But, ultimately, if someone wants to take the phone, they can. A better way to protect
against theft is to detect theft. Theft detection can be performed somewhat readily on
converged, dual-mode phones or Wi-Fi-only phones using location tracking. Location
tracking is a feature of Wi-Fi networks or of overlay systems that use Wi-Fi for monitoring,
where the rough positions of each device are recorded within the system. Location tracking

systems can be built with automated policies, such as email alerts that are sent when
devices enter or exit certain positions. There are a number of networks that use the location
tracking system to monitor the exits to the buildings, to send alerts if a device passes
through there when it should not. This can send an email out to the person who owns the
phone, informing them of its activity, and gently reminding them that the phone is not to
leave the building. Such as system seems like it may do nothing for people who intend to
steal the device and already have it within their possession, as removing the battery or
powering down the device will disable the location tracking. Another option is for the
system to then send a message if the phone is taken off the air. In many of these
environments, phones are generally kept on 24 hours a day, and so it is possible to come up
with the right set of rules to make a deterrent useful.

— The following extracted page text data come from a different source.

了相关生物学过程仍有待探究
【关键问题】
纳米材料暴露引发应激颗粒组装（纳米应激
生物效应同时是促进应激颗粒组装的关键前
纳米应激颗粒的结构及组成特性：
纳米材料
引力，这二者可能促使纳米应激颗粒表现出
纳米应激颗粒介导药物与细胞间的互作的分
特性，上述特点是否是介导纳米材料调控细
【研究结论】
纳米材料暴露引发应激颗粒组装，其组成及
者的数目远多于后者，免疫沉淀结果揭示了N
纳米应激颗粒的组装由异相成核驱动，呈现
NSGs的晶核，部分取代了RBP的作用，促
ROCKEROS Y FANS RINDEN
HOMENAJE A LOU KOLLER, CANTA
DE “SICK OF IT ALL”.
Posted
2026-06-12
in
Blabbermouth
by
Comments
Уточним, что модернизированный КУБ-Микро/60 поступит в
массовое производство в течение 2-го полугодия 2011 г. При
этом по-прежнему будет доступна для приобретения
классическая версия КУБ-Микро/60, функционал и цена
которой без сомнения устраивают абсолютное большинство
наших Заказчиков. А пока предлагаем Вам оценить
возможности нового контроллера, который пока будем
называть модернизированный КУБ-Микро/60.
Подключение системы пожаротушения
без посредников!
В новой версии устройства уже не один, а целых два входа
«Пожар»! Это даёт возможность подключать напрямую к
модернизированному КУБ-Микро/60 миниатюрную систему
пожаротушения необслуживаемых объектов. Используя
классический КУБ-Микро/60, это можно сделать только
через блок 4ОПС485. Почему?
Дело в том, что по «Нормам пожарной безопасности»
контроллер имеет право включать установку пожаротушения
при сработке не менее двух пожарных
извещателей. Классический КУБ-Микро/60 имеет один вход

Unfortunately, there is no foolproof way to prevent theft of voice mobility devices. Making
sure that the devices do not look like high-end cellphones, unless the users need those
high-end features, and a stronger educational campaign about locking phones and keeping
track of them, are likely to be the most effective.

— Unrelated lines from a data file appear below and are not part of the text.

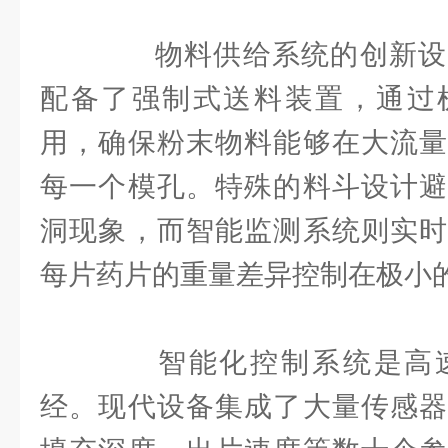
物料供给系统的创新设
配备了强制式送料装置，通过
用，确保粉末物料能够在大流量
每一个模孔。特殊的料斗设计避
洞现象，而智能监测系统则实时
每片药片的重量差异控制在极小
智能化控制系统是高速
经。现代设备集成了大量传感器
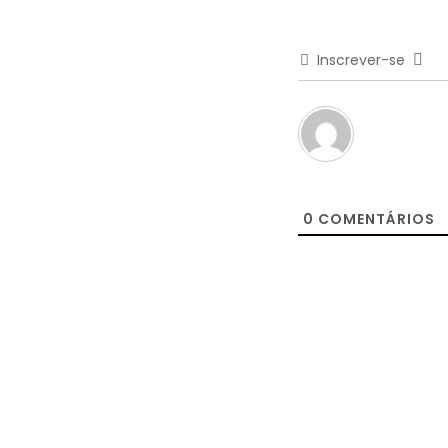
Inscrever-se
0
COMENTÁRIOS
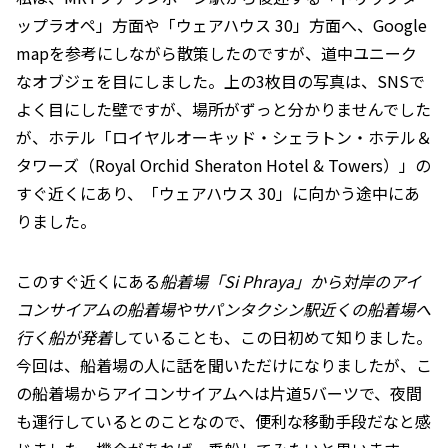
ップラオペ」方面や「ウェアハウス 30」方面へ、Google
mapを参考にしながら散策したのですが、道中ユニーク
なオブジェを目にしました。上の3枚目の写真は、SNSで
よく目にした壁ですが、場所がずっと分かりませんでした
が、ホテル「ロイヤルオーキッド・シェラトン・ホテル＆
タワーズ（Royal Orchid Sheraton Hotel & Towers）」の
すぐ近くにあり、「ウェアハウス 30」に向かう途中にあ
りました。
このすぐ近くにある
船着場「Si Phraya」から対岸のアイ
コンサイアムの船着場やサパンタクシン駅近くの船着場へ
行く船が発着
していることも、この日初めて知りました。
今回は、船着場の人に話を聞いただけになりましたが、こ
の船着場からアイコンサイアムへは片道5バーツで、夜間
も運行しているとのことなので、便利な移動手段だなと感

The second half of the discussion is what to do when the device is stolen. This question is
either more simple or less simple than it looks, depending on whether the device has a
cellular radio. If the device does have a cellular radio, then the options are wider.

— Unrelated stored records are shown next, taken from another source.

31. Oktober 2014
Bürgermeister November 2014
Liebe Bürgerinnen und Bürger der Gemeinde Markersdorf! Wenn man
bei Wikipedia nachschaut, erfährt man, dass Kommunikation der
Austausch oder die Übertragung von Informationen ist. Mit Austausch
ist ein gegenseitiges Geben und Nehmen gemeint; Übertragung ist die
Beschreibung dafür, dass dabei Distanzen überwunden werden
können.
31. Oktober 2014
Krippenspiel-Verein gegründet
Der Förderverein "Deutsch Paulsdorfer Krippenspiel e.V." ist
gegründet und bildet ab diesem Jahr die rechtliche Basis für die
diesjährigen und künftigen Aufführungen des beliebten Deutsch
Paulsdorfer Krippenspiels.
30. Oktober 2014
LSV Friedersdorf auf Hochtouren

Cellular phones, even dual-mode phones, connect to the mobile network. Once connected,
a phone that was reported stolen can be disabled remotely by the mobile operator or
administrator, and even potentially tracked, if the phone is being used in the commission of
a serious crime. On the other hand, if the phone does not have a cellular radio, then there is
346 Chapter 8
www.newnespress.com
a good chance that the thief will not be able to use the phone for much of anything, so it
may already be in a state that is close enough to disabled for the comfort for the
administrator.
This is a reminder for voice mobility administrators to explore the encryption options for
smartphones that may be used with the enterprise network. Phones set up for encryption
may find that the information locked up in the stolen phone will be lost, but it is better than

the information being exposed.
8.6 Physically Protecting the Network
Physically protecting a voice mobility network is a very strong way to preventing
unauthorized access. People may be tempted to leave voice mobility networks more
exposed than their data counterparts, because the only traffic flowing across them is real
time call data, and not, say, highly sensitive corporate strategies. Nonetheless, it is important
that voice mobility networks be given the necessary physical security to prevent problems
with direct intrusions.
The wireline portion of the voice mobility network should be treated with the same level of
concern as the service network for data usage would. Most IT organizations are good at
ensuring that email servers are locked up, if not for security, then at least to prevent
accidental disruption. The same goes for IP PBXs and gateways. However, there has been a
historically different way of thinking about voice networks compared to data. Data networks
invariably terminate in a switch that is placed in a locked switching closet. Voice lines,
however, used to terminate in a series of punch blocks, which had been placed in locations
convenient for the wire-pullers. If a network is subsequently upgraded to voice over IP,
those same locations may be used for placing the Ethernet switches that concentrate the
desk ports and send them to the voice network, towards the PBX. Clearly, those areas
should be kept locked with the same scrutiny.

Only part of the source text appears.